Two media, two shows, 13 different perspectives.

Today, two new exhibitions, “Gatherings: Contemporary Drawings” and “From Clay to Table,” officially open at 3 p.m. in the Fowler-Kellogg Art Center.

“I like to curate shows that have a theme,” said galleries director Judy Barie, who curated both shows. “But within that theme, I like to choose artists whose works are very different but also work together.”

Both shows achieve this in different ways, although the difference is most noticeable in  “Gatherings.” This show uses a broad definition of drawing to bring in not only graphite-on-paper works, but also drawings on plywood, embroidery and even glass.

“I didn’t want a classical drawing show of graphite landscapes or nudes,” Barie said. “I always like to spread my wings and try something a little different that’s within that genre of drawing.”

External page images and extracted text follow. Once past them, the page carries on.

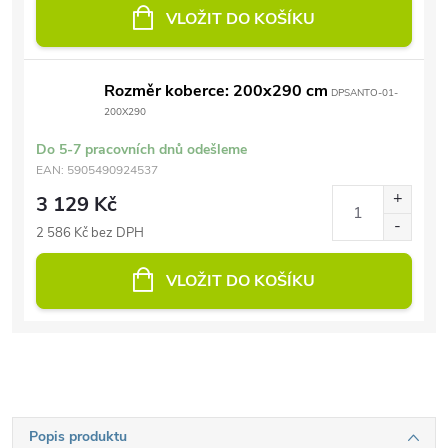
VLOŽIT DO KOŠÍKU
Rozměr koberce: 200x290 cm
DPSANTO-01-
200X290
Do 5-7 pracovních dnů odešleme
EAN:
5905490924537
3 129 Kč
2 586 Kč bez DPH
VLOŽIT DO KOŠÍKU
Popis produktu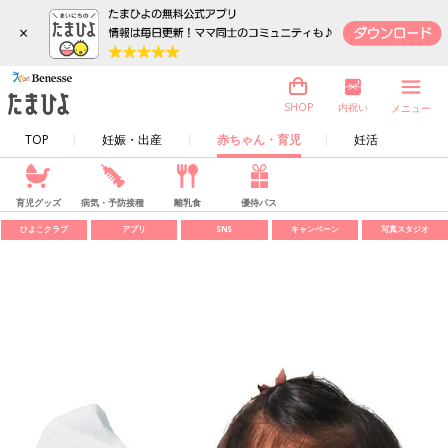
×
内祝い
SHOP
メニュー
TOP
妊娠・出産
赤ちゃん・育児
妊活
育児グッズ
病気・予防接種
離乳食
優待パス
ひよこクラブ
アプリ
SNS
キャンペーン
写真スタジオ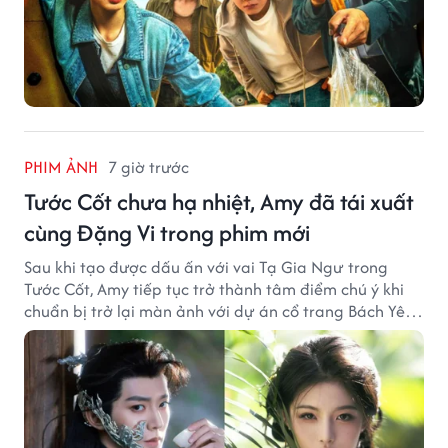
PHIM ẢNH
7 giờ trước
Tước Cốt chưa hạ nhiệt, Amy đã tái xuất
cùng Đặng Vi trong phim mới
Sau khi tạo được dấu ấn với vai Tạ Gia Ngư trong
Tước Cốt, Amy tiếp tục trở thành tâm điểm chú ý khi
chuẩn bị trở lại màn ảnh với dự án cổ trang Bách Yêu
Phổ.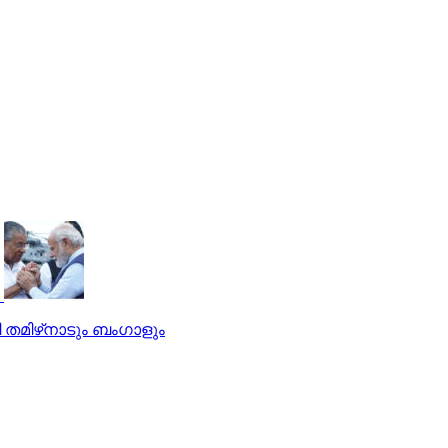
ളി തമിഴ്‌നാടും ബംഗാളും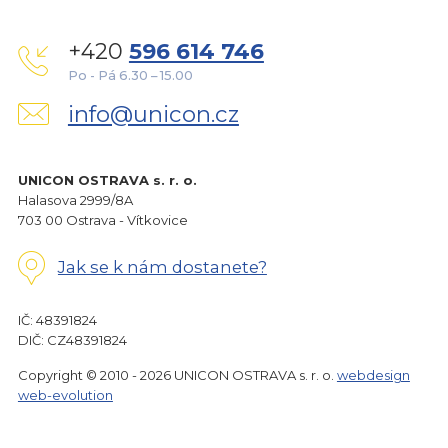
+420
596 614 746
Po - Pá 6.30 – 15.00
info@unicon.cz
UNICON OSTRAVA s. r. o.
Halasova 2999/8A
703 00 Ostrava - Vítkovice
Jak se k nám dostanete?
IČ: 48391824
DIČ: CZ48391824
Copyright © 2010 - 2026 UNICON OSTRAVA s. r. o.
webdesign
web-evolution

Among the more unusual contributions is a sculpture from Jason Forck built around a drawing table. On the wall around it, blown glass geometric shapes protrude from clipboards, high school art exercises rendered in 3-D. Each has drawn-on shading created with molten glass.

“I was working with cane [glass strands] a lot, and thinking about the quality of the line,” Forck said.

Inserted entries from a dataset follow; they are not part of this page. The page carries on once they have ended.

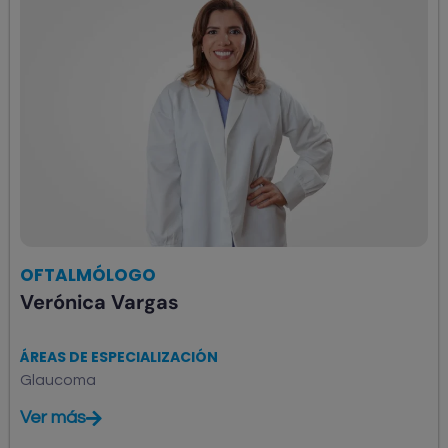
OFTALMÓLOGO
Verónica Vargas
ÁREAS DE ESPECIALIZACIÓN
Glaucoma
Ver más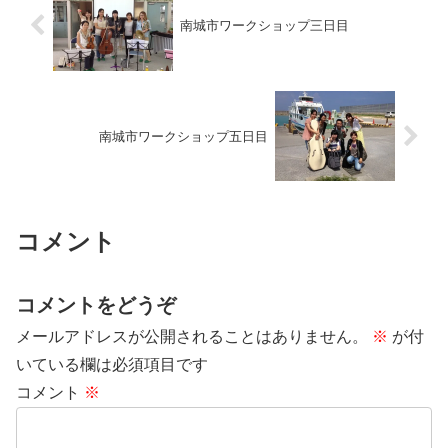
南城市ワークショップ三日目
南城市ワークショップ五日目
コメント
コメントをどうぞ
メールアドレスが公開されることはありません。
※
が付
いている欄は必須項目です
コメント
※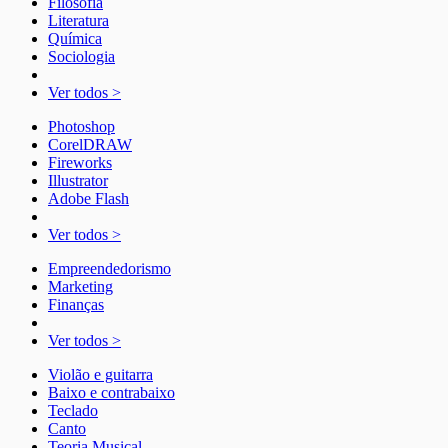
Filosofia
Literatura
Química
Sociologia
Ver todos >
Photoshop
CorelDRAW
Fireworks
Illustrator
Adobe Flash
Ver todos >
Empreendedorismo
Marketing
Finanças
Ver todos >
Violão e guitarra
Baixo e contrabaixo
Teclado
Canto
Teoria Musical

He cut the cane, bundled it, drew it out and then applied it to the glass shapes with a blowtorch. The result looks like pen and ink shading — except it is melded to the glass.

Another unique variation on drawing comes from Terry Boyd, who feeds his line drawings into a computer-controlled embroidery machine.

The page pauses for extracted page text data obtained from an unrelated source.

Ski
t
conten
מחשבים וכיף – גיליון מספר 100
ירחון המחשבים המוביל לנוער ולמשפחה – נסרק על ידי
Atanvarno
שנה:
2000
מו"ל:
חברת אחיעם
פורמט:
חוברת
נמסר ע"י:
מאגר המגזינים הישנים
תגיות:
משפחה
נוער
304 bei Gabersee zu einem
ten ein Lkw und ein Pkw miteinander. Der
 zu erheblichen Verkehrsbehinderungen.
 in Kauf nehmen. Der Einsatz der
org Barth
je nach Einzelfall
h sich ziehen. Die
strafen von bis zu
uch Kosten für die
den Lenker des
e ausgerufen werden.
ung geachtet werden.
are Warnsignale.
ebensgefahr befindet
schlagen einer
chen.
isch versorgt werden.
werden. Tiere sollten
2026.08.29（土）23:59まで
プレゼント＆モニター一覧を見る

“I really try to be spontaneous with this very analog machine,” Boyd said.

To do this, he pixelates images of his work, then makes the software of the embroidery machine try to render the pattern — pushing the software to the edge of what it can do, and sometimes beyond.

“I was trained in this big, gesture-y, dripping painting,” Boyd said. “[But] I realized it was too much about the aesthetic [not the process].”

Now, Boyd works by filling a space with hundreds of short lines, a contemplative technique that creates — in his words — “visual mantras.”

In contrast to Boyd’s abstraction, Mark Franchino — another artist in the show — uses drawings as a compliment to his large wooden sculptures.

“I could draw things that aren’t actually possible,” Franchino said.

His drawings of houses, chairs, and platforms are often rendered on plywood.

“It was a way to bring wood back into the drawing,” he said.

While “Gatherings” is an exploration of how far lines can be pushed, the exhibit upstairs, “From Clay to Table,” explores variations within a common theme. All of the work is at least semi-functional tableware in a variety of styles.

“[Functional pottery] is often the first piece of art someone buys,” said potter Jeremy Ayers, whose work appears in the show. “You get a charge out of using this beautiful thing.”

Ayers does mostly production work, but he spent about a month doing all new pieces for this show, making teapots, mugs and more with his distinctive broad stripes over white clay.

“I’m really into bold patterns,” Ayers said. “I’ve rejected all color — I’m into white being almost a negative surface.”

In contrast to Ayers, for whom functional ceramic is his everyday work, Ani Kasten does mostly sculptural ceramics, although they still have what she refers to as a functional archetype.

“My work is a nice counter note to the way other people work with functional porcelain,” Kasten said.

She also tries to highlight, not obscure, the more natural characteristics of clay.

“I just let the material be itself,” she said, even if that involves cracking and warping.

Despite the wide varieties in media and focus, though, all the artists are looking forward to showing their work at Chautauqua Institution — many for the first time. Out of the 13 artists in the two shows, seven will also be coming to the gallery for the opening.

“I’m really excited, and a huge thank you to Judy Barie for putting this together,” Boyd said. “In general, [Chautauqua] is a beautiful place to show the work.”